Но Ренардо, который не может больше усидеть на месте, начинает обшаривать обе комнаты. Это минутное дело. У Бельяра всю стену против окна занимают металлические ящики картотеки; в левом углу у окна стоит письменный стол и кресло Бельяра, рядом кресло побольше с пепельницей на металлическом стержне, предназначенное для посетителей. Вот и все. Никаких тайников. У Сорбье мебель точно такая же, но кресло всего одно, ибо Сорбье никого не принимал. Людей, которые хотели с ним побеседовать, он делил на две категории: мелкая сошка и крупные шишки. Мелкая сошка – это для Бельяра. А шишки – для Оберте… Одни и те же образы возникали в памяти инженеров. Они вновь видели Сорбье живым. Впрочем, шуму от него было не больше, чем от мертвого. Молчаливый, уткнув подбородок в галстук, он ходил, заложив руку за спину, и при этом постоянно потирал большой и указательный пальцы, словно перебирал купюры, отсчитывал монеты.

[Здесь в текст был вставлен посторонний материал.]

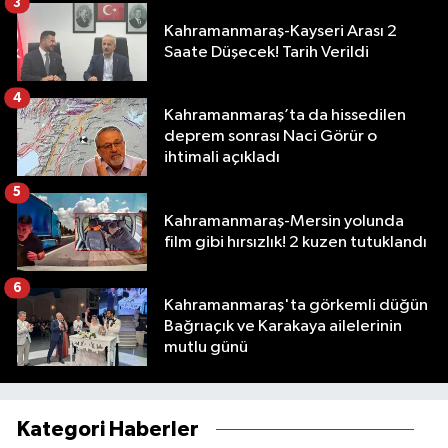
3
Kahramanmaraş-Kayseri Arası 2
Saate Düşecek! Tarih Verildi
4
Kahramanmaraş’ta da hissedilen
deprem sonrası Naci Görür o
ihtimali açıkladı
5
Kahramanmaraş-Mersin yolunda
film gibi hırsızlık! 2 kuzen tutuklandı
6
Kahramanmaraş'ta görkemli düğün
Bağrıaçık ve Karakaya ailelerinin
mutlu günü
Kategori Haberler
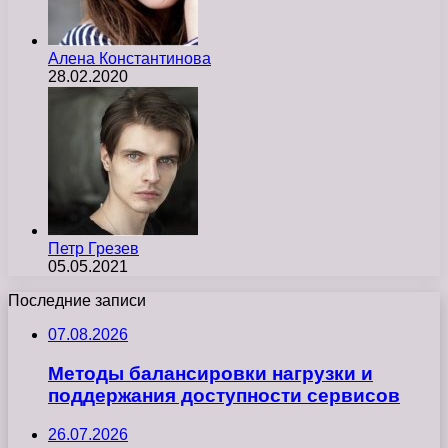
Алена Константинова
28.02.2020
Петр Грезев
05.05.2021
Последние записи
07.08.2026
Методы балансировки нагрузки и
поддержания доступности сервисов
26.07.2026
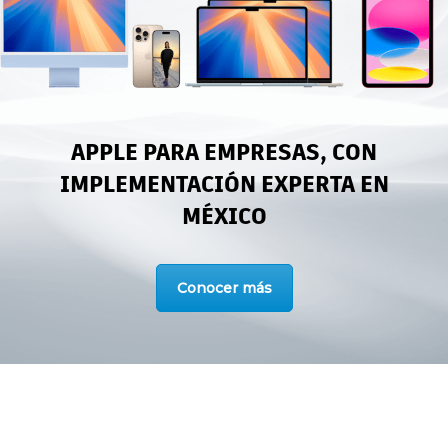
APPLE PARA EMPRESAS, CON
IMPLEMENTACIÓN EXPERTA EN
MÉXICO
Conocer más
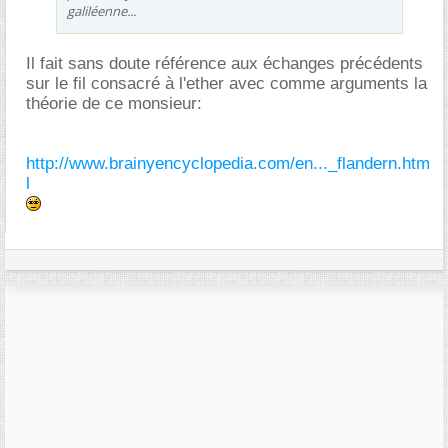
galiléenne...
Il fait sans doute référence aux échanges précédents
sur le fil consacré à l'ether avec comme arguments la
théorie de ce monsieur:
http://www.brainyencyclopedia.com/en..._flandern.htm
l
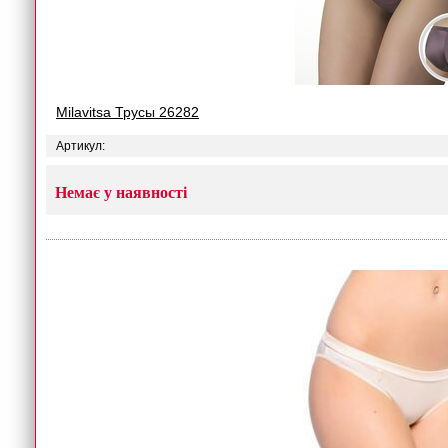
Milavitsa Трусы 26282
Артикул:
Немає у наявності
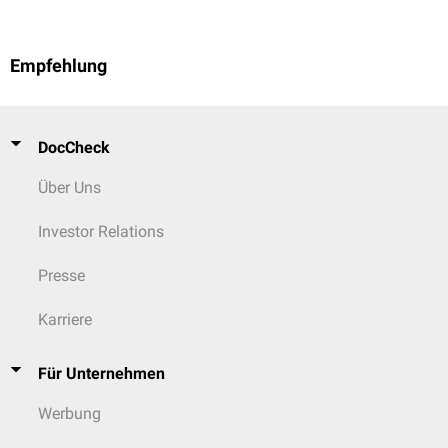
Empfehlung
DocCheck
Über Uns
Investor Relations
Presse
Karriere
Für Unternehmen
Werbung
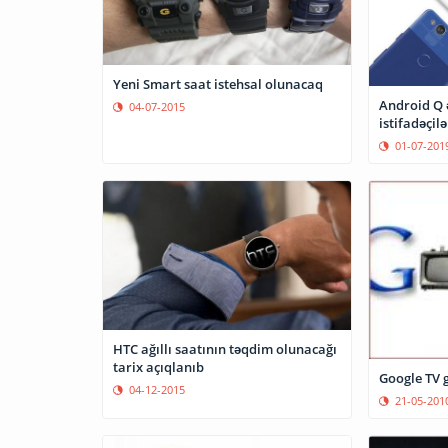
Yeni Smart saat istehsal olunacaq
Android Q 
04-07-2015
istifadəçilə
01-07-201
HTC ağıllı saatının təqdim olunacağı
tarix açıqlanıb
Google TV g
04-12-2015
21-05-201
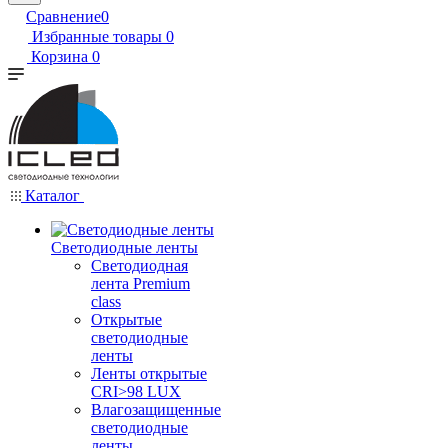
Сравнение
0
Избранные товары
0
Корзина
0
Каталог
Светодиодные ленты
Светодиодная
лента Premium
class
Открытые
светодиодные
ленты
Ленты открытые
CRI>98 LUX
Влагозащищенные
светодиодные
ленты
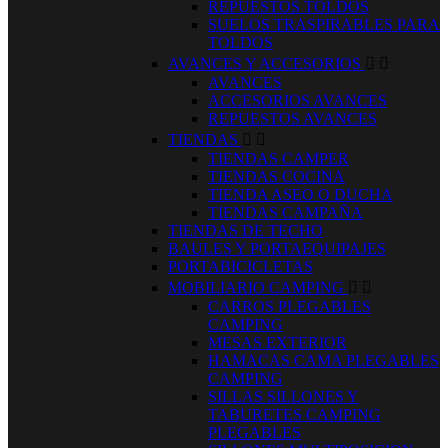
REPUESTOS TOLDOS
SUELOS TRASPIRABLES PARA
TOLDOS
AVANCES Y ACCESORIOS


AVANCES
ACCESORIOS AVANCES
REPUESTOS AVANCES
TIENDAS


TIENDAS CAMPER
TIENDAS COCINA
TIENDA ASEO O DUCHA
TIENDAS CAMPAÑA
TIENDAS DE TECHO
BAULES Y PORTAEQUIPAJES
PORTABICICLETAS
MOBILIARIO CAMPING


CARROS PLEGABLES
CAMPING
MESAS EXTERIOR
HAMACAS CAMA PLEGABLES
CAMPING
SILLAS SILLONES Y
TABURETES CAMPING
PLEGABLES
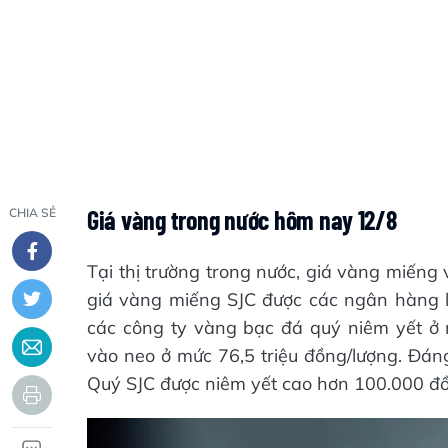
Giá vàng trong nước hôm nay 12/8
CHIA SẺ
Tại thị trường trong nước, giá vàng miếng
giá vàng miếng SJC được các ngân hàng l
các công ty vàng bạc đá quý niêm yết ở m
vào neo ở mức 76,5 triệu đồng/lượng. Đán
Quý SJC được niêm yết cao hơn 100.000 đồn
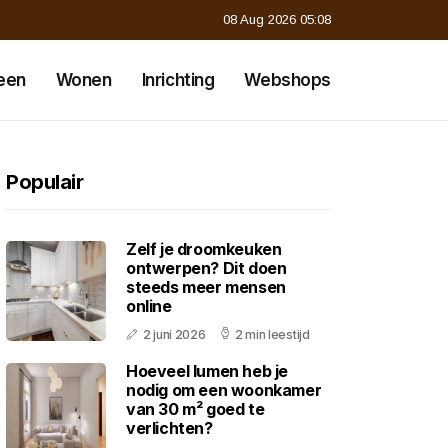
08 Aug 2026 05:08
een
Wonen
Inrichting
Webshops
Populair
Zelf je droomkeuken
ontwerpen? Dit doen
steeds meer mensen
online
2 juni 2026
2 min leestijd
Hoeveel lumen heb je
nodig om een woonkamer
van 30 m² goed te
verlichten?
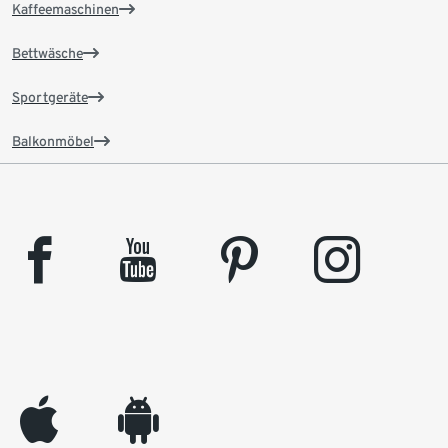
Kaffeemaschinen
Bettwäsche
Sportgeräte
Balkonmöbel
facebook
youtube
pinterest
instagram
appleinc
android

Когда к нему стучались, ответа приходилось ждать долго… Если кто–нибудь входил в кабинет, он неизменно встречал посетителя удивленным и недовольным взглядом.
– В чем дело… Говорите быстрее…
Потом выслушивал, слегка склонив голову, делал какие–то пометки на уголке бювара, листок постепенно покрывался таинственными знаками, именами, цифрами, подобно стене в телефонной будке. Кивком головы он отпускал вас и снова начинал ходить по комнате. Ренардо ворчал:
– Что за странная манера работать у этого человека! Но обычно все сходились на том, что один из самых блестящих выпускников Политехнической школы не может вести себя, как заурядный человек. Порой над ним посмеивались. Сорбье приписывали необычайную рассеянность. Рассказывали, будто однажды вечером, выйдя из театра, он вместо красавицы мадам Сорбье по ошибке подхватил и привез домой весьма покладистую незнакомку. «Что вы хотите, цифры, – объяснял Ренардо. – Попробуйте вскрыть его череп, и вы обнаружите там одни цифры!» Но тут же добавлял, так как испытывал глубочайшее уважение к своему шефу: «Но что там ни говори, это настоящий ас!»
Шум голосов во дворе внезапно затих.
– Вот и босс, – прошептал Ренардо.
Бельяр раздраженно отошел в сторону. Он терпеть не мог этих пристрастий Ренардо, его замашек бизнесмена. Не нравилось ему и напускное добродушие Оберте, его подчеркнуто оживленное обращение с рабочими. Настоящим–то шефом был Сорбье! Оберте медленно поднимается по лестнице. Ренардо идет ему навстречу, вполголоса рассказывает о случившемся.